Input records>
-------------------------

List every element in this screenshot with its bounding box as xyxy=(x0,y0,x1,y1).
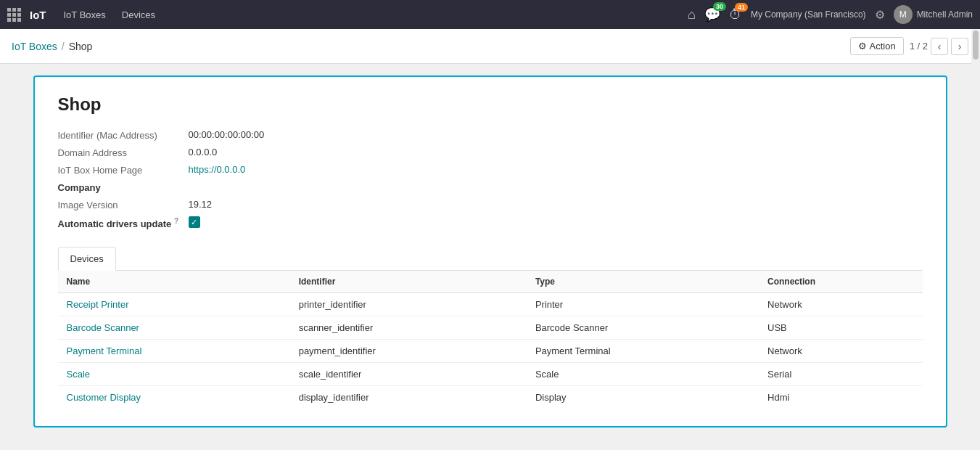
tab-devices[interactable]: Devices xyxy=(58,247,116,271)
scrollbar-thumb[interactable] xyxy=(973,30,979,60)
table-row: Barcode Scannerscanner_identifierBarcode… xyxy=(58,316,923,340)
record-title: Shop xyxy=(58,94,923,115)
cell-device-type: Display xyxy=(527,386,759,409)
page-info: 1 / 2 xyxy=(910,41,928,52)
home-icon-btn[interactable]: ⌂ xyxy=(688,7,696,22)
gear-icon: ⚙ xyxy=(858,41,867,52)
action-button[interactable]: ⚙ Action xyxy=(850,37,904,55)
field-label-domain: Domain Address xyxy=(58,147,189,158)
field-homepage: IoT Box Home Page https://0.0.0.0 xyxy=(58,164,923,176)
user-label: Mitchell Admin xyxy=(917,9,973,20)
table-row: Scalescale_identifierScaleSerial xyxy=(58,363,923,386)
company-label[interactable]: My Company (San Francisco) xyxy=(751,9,866,20)
cell-device-identifier: printer_identifier xyxy=(290,293,527,316)
field-value-domain: 0.0.0.0 xyxy=(189,147,218,158)
cell-device-name[interactable]: Receipt Printer xyxy=(58,293,290,316)
cell-device-name[interactable]: Scale xyxy=(58,363,290,386)
field-label-homepage: IoT Box Home Page xyxy=(58,164,189,176)
clock-badge: 41 xyxy=(735,3,748,12)
navbar: IoT IoT Boxes Devices ⌂ 💬 30 ⏱ 41 My Com… xyxy=(0,0,980,29)
table-header-row: Name Identifier Type Connection xyxy=(58,271,923,293)
page-navigator: 1 / 2 ‹ › xyxy=(910,38,968,55)
cell-device-name[interactable]: Payment Terminal xyxy=(58,340,290,363)
clock-icon-btn[interactable]: ⏱ 41 xyxy=(729,7,742,22)
chat-icon-btn[interactable]: 💬 30 xyxy=(704,7,720,22)
col-header-name: Name xyxy=(58,271,290,293)
field-domain: Domain Address 0.0.0.0 xyxy=(58,147,923,158)
field-value-identifier: 00:00:00:00:00:00 xyxy=(189,129,265,140)
cell-device-type: Barcode Scanner xyxy=(527,316,759,340)
auto-drivers-checkbox[interactable]: ✓ xyxy=(189,216,200,228)
tab-list: Devices xyxy=(58,247,923,270)
cell-device-identifier: payment_identifier xyxy=(290,340,527,363)
field-label-identifier: Identifier (Mac Address) xyxy=(58,129,189,141)
cell-device-identifier: display_identifier xyxy=(290,386,527,409)
cell-device-identifier: scale_identifier xyxy=(290,363,527,386)
next-page-button[interactable]: › xyxy=(951,38,968,55)
field-value-homepage[interactable]: https://0.0.0.0 xyxy=(189,164,246,175)
cell-device-connection: Serial xyxy=(759,363,922,386)
field-company: Company xyxy=(58,181,923,193)
cell-device-type: Payment Terminal xyxy=(527,340,759,363)
cell-device-name[interactable]: Customer Display xyxy=(58,386,290,409)
cell-device-type: Printer xyxy=(527,293,759,316)
table-row: Customer Displaydisplay_identifierDispla… xyxy=(58,386,923,409)
scrollbar[interactable] xyxy=(971,29,980,450)
main-content: Shop Identifier (Mac Address) 00:00:00:0… xyxy=(0,64,980,450)
table-row: Payment Terminalpayment_identifierPaymen… xyxy=(58,340,923,363)
breadcrumb-bar: IoT Boxes / Shop ⚙ Action 1 / 2 ‹ › xyxy=(0,29,980,64)
table-row: Receipt Printerprinter_identifierPrinter… xyxy=(58,293,923,316)
nav-devices[interactable]: Devices xyxy=(116,7,161,23)
field-label-company: Company xyxy=(58,181,189,193)
settings-icon[interactable]: ⚙ xyxy=(875,8,885,22)
cell-device-identifier: scanner_identifier xyxy=(290,316,527,340)
field-auto-drivers: Automatic drivers update ? ✓ xyxy=(58,216,923,229)
breadcrumb-current: Shop xyxy=(69,41,93,52)
col-header-connection: Connection xyxy=(759,271,922,293)
brand-label[interactable]: IoT xyxy=(30,9,46,21)
nav-iot-boxes[interactable]: IoT Boxes xyxy=(58,7,112,23)
field-label-image-version: Image Version xyxy=(58,199,189,210)
navbar-right: ⌂ 💬 30 ⏱ 41 My Company (San Francisco) ⚙… xyxy=(688,5,973,24)
field-value-image-version: 19.12 xyxy=(189,199,213,210)
devices-table: Name Identifier Type Connection Receipt … xyxy=(58,271,923,409)
col-header-identifier: Identifier xyxy=(290,271,527,293)
breadcrumb-actions: ⚙ Action 1 / 2 ‹ › xyxy=(850,37,968,55)
col-header-type: Type xyxy=(527,271,759,293)
field-image-version: Image Version 19.12 xyxy=(58,199,923,210)
cell-device-connection: Hdmi xyxy=(759,386,922,409)
cell-device-name[interactable]: Barcode Scanner xyxy=(58,316,290,340)
apps-icon[interactable] xyxy=(7,8,21,22)
action-label: Action xyxy=(870,41,896,52)
avatar: M xyxy=(894,5,913,24)
chat-badge: 30 xyxy=(713,2,726,11)
field-identifier: Identifier (Mac Address) 00:00:00:00:00:… xyxy=(58,129,923,141)
tabs-container: Devices xyxy=(58,247,923,271)
prev-page-button[interactable]: ‹ xyxy=(931,38,948,55)
cell-device-type: Scale xyxy=(527,363,759,386)
user-menu[interactable]: M Mitchell Admin xyxy=(894,5,973,24)
cell-device-connection: USB xyxy=(759,316,922,340)
record-card: Shop Identifier (Mac Address) 00:00:00:0… xyxy=(33,75,947,428)
cell-device-connection: Network xyxy=(759,340,922,363)
breadcrumb-parent[interactable]: IoT Boxes xyxy=(12,41,57,52)
breadcrumb-separator: / xyxy=(62,41,65,52)
breadcrumb: IoT Boxes / Shop xyxy=(12,41,850,52)
field-label-auto-drivers: Automatic drivers update ? xyxy=(58,216,189,229)
cell-device-connection: Network xyxy=(759,293,922,316)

-------------------------

Find the lines of the material that hold the word "Mitchell" and report their count alone.

Solution for this problem>
2